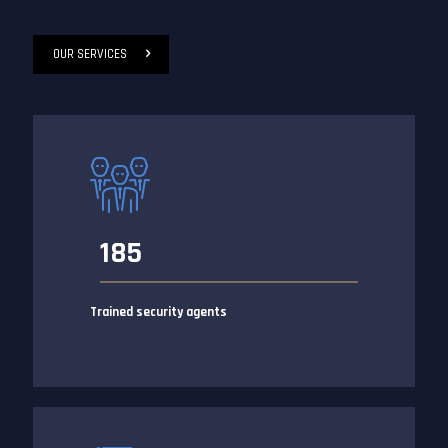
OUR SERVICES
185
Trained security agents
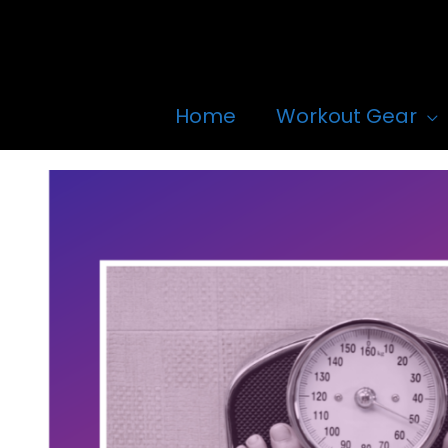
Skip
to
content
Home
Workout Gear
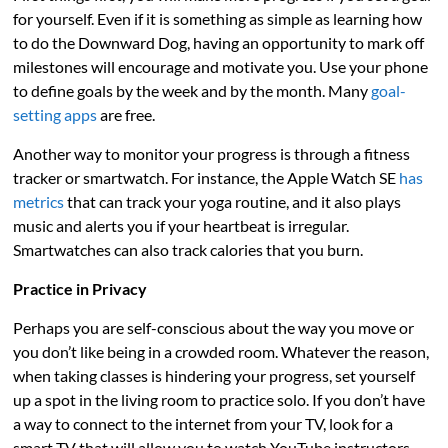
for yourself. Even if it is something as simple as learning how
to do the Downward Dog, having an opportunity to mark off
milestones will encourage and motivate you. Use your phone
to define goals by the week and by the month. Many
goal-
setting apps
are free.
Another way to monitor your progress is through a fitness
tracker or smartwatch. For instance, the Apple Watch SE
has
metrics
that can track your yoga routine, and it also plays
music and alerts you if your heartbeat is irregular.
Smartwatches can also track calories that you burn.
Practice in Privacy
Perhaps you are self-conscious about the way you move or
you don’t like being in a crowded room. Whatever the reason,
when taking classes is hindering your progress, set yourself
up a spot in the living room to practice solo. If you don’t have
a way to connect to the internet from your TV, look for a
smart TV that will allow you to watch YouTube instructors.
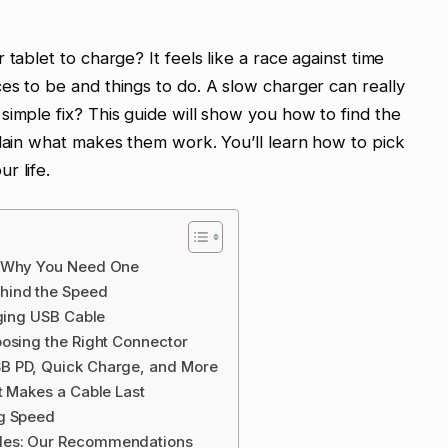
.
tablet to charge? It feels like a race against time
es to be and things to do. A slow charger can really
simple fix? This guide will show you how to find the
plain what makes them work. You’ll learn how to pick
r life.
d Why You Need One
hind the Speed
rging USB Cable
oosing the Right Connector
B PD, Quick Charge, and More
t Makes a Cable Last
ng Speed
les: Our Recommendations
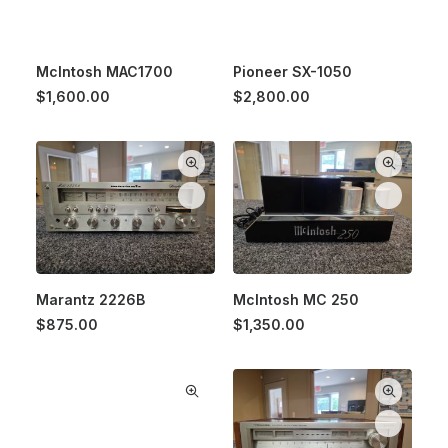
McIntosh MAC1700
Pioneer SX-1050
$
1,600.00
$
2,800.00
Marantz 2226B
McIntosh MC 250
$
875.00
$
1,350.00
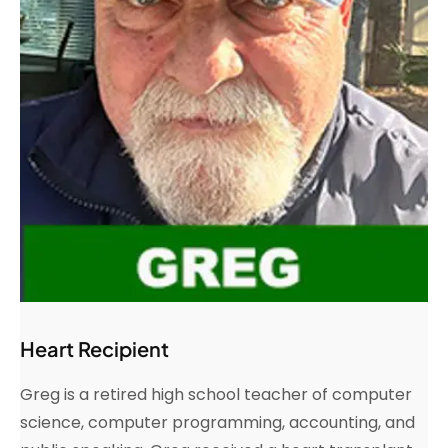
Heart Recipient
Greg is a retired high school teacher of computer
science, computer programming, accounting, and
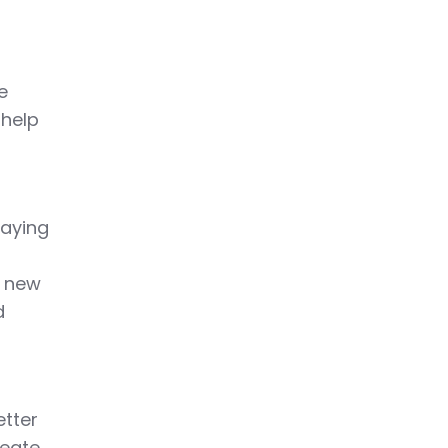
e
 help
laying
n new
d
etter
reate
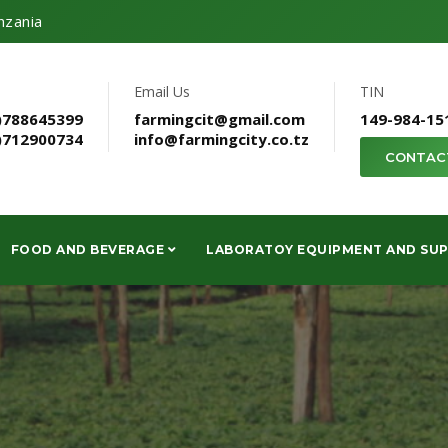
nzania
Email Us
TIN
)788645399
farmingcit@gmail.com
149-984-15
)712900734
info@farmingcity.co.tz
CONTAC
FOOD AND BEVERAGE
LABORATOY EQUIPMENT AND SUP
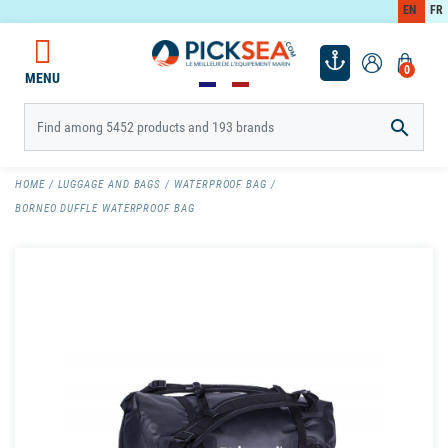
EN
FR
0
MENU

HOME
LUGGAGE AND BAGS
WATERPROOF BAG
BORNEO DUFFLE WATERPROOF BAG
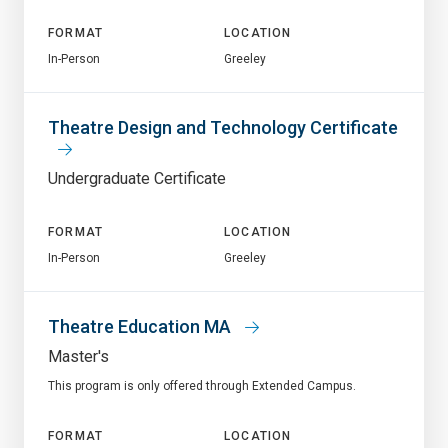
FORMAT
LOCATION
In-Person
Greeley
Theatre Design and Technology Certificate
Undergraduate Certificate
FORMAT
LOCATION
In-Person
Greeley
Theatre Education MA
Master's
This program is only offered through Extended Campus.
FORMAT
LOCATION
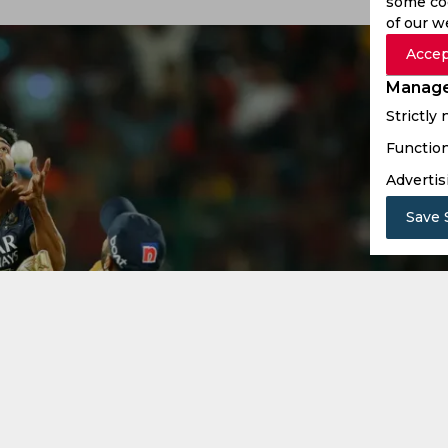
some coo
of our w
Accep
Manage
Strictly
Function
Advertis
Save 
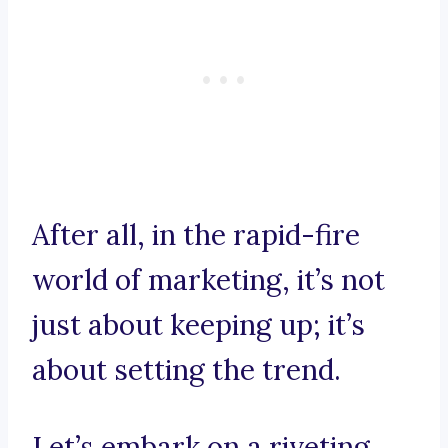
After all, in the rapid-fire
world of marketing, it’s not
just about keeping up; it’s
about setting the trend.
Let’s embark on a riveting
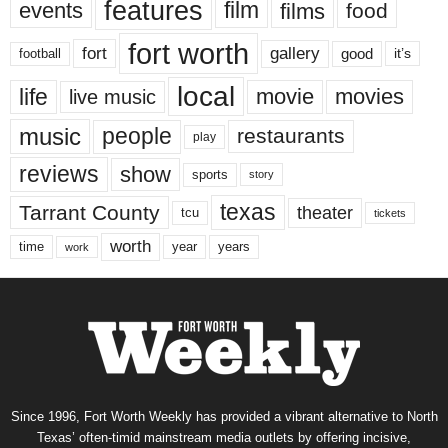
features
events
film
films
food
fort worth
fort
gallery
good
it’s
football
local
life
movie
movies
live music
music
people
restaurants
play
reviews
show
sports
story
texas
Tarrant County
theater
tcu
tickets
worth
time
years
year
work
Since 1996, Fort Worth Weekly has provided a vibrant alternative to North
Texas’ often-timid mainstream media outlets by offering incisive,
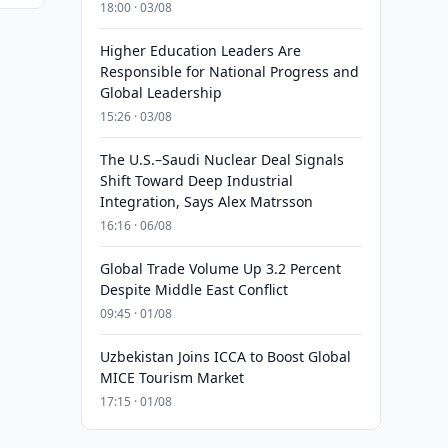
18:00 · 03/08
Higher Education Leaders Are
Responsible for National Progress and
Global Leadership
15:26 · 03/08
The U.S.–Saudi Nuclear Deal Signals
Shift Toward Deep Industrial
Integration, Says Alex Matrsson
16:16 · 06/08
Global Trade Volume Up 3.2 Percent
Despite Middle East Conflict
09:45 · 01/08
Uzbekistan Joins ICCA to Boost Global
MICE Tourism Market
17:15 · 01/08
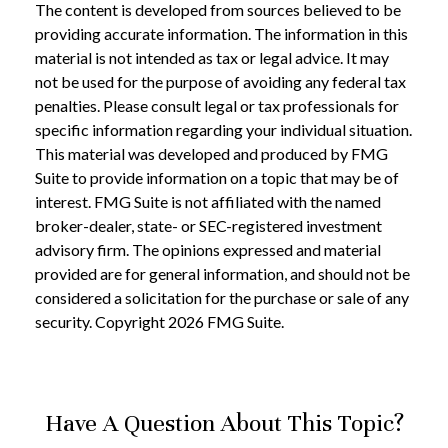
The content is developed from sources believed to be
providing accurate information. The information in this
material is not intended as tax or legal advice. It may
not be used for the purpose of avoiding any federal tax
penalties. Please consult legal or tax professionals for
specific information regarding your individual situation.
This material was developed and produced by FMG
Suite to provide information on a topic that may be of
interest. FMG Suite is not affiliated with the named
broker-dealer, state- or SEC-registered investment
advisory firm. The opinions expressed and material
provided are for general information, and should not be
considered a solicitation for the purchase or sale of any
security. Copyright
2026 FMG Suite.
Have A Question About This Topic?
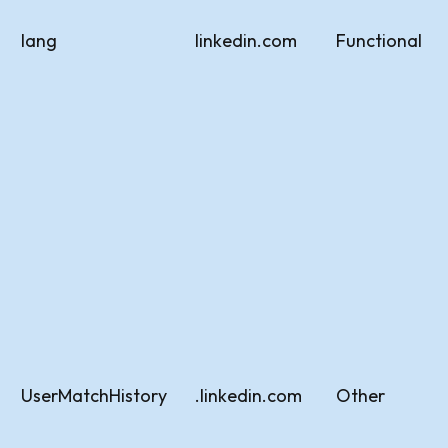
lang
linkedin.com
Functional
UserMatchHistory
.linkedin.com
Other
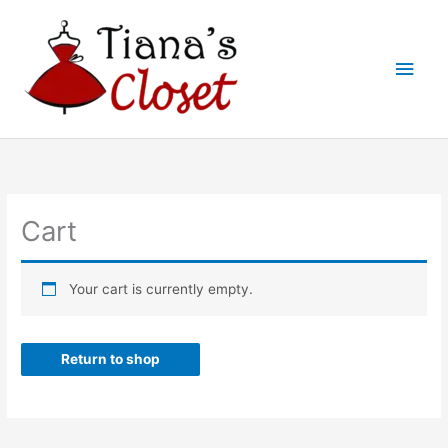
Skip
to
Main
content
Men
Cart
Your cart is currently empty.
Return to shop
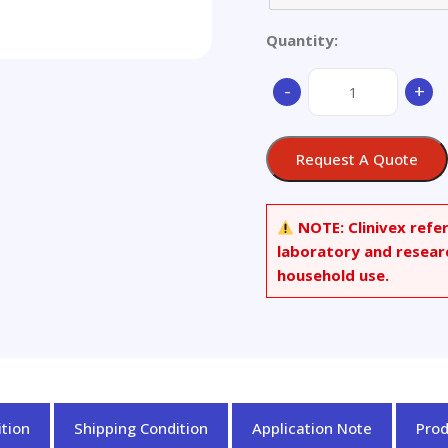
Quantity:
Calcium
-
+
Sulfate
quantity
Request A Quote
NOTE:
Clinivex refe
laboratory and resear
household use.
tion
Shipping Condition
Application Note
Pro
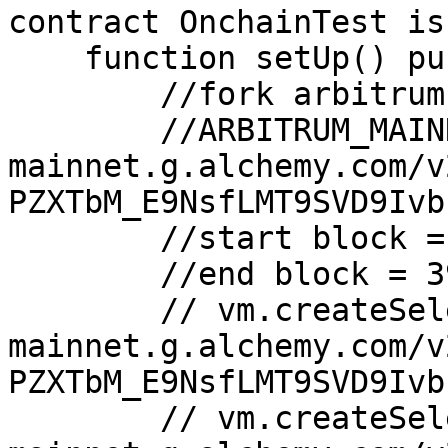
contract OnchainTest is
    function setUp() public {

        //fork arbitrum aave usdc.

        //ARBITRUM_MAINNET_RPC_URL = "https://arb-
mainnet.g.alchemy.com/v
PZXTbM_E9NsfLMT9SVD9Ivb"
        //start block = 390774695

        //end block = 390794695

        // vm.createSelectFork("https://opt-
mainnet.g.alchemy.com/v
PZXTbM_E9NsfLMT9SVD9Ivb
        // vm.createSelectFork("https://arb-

-*-*-

Work to be completed:
Only lines with the string "Theatre" belong in the answer; copy each of them from the listing.

Written answer:
Theatre Design and Technology Certificate
Theatre Education MA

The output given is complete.